The people of Wisconsin elect their attorney general to uphold the law of the land, including defending in court the constitutionality of the laws enacted by the Legislature.
Six years ago, after several years of control by the Democratic Party, the citizens of Wisconsin elected a majority Republican Legislature in both the Assembly and Senate and a Republican governor. Among the legislation passed and signed into law in 2011 was an Assembly map setting the borders of voting districts. That map is the law of the state of Wisconsin, and it is my constitutional responsibility to defend the law creating that map against court challenges.
My duty would be the same if the map had been enacted by Democrats.
Late last year, in a sharply divided 2-1 decision, a three-judge trial court invalidated the Assembly map as too “political,” on a theory that the Supreme Court has never adopted, not once, in any case. The plaintiff’s theory in this case is so legally flawed that it would call into question one out of every three maps drawn by legislatures in the United States.
And the plaintiff’s theory is so extreme that even the maps that a federal court drew for Wisconsin in 2002 would be invalid under the guise of having too much “political” impact.
I asked the Supreme Court to review the three-judge court’s decision and, not surprisingly, the Supreme Court has agreed to do so. Even more telling, the Supreme Court also blocked the three-judge court’s decision from even taking effect.
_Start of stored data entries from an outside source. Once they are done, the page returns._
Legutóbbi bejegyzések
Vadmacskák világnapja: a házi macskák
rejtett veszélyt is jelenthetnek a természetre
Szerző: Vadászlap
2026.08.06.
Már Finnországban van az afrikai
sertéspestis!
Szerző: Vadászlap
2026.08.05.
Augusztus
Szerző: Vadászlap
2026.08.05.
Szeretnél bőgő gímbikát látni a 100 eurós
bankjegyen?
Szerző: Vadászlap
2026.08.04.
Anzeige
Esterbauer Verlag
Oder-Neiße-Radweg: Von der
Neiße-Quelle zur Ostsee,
The Supreme Court does this in rare cases, and only after concluding that the strength of the party’s argument and the harms the party and the public will suffer are so powerful that extraordinary relief is necessary.
Written just two days after the Supreme Court’s action blocking the three-judge court’s decision, a Wisconsin State Journal editorial attacked me for seeking to overturn a decision made by the “Seventh U.S. Circuit Court of Appeals,” rather than publicly urging the Legislature to enact a different law, under which the Legislature would no longer draw Assembly maps.
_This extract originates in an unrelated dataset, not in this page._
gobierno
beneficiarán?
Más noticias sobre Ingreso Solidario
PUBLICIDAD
The editorial is rife with errors. To begin with, the decision to invalidate Wisconsin’s map was not made by the “Seventh U.S. Circuit Court of Appeals,” as the editorial inaccurately claims, but rather by a divided three-judge trial court, whose decision the Supreme Court has already blocked.
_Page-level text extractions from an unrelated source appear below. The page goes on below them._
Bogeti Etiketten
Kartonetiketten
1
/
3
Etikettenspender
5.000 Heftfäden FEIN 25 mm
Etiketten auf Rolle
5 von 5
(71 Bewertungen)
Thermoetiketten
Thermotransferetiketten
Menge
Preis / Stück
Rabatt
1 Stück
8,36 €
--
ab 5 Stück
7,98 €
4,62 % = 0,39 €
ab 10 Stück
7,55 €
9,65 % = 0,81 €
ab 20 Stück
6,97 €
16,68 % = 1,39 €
The editorial also misrepresents the proper function of the attorney general in our state’s constitutional system. The role of the attorney general under Wisconsin’s Constitution is to defend the laws that the Legislature passes, so long as there is a good faith basis to make such arguments.
In this case, of course, there is much more than a good faith argument: The divided three-judge court’s decision is entirely unprecedented and has now been blocked by the Supreme Court. It would be inappropriate, and contrary to my responsibility under the Wisconsin Constitution, for me to criticize the very law I was elected to defend in court and to advocate for the enactment of a replacement law.
As attorney general of Wisconsin, I am proud to defend the laws that the people’s representatives adopt. Any attorney general, from any party, would have the same responsibility.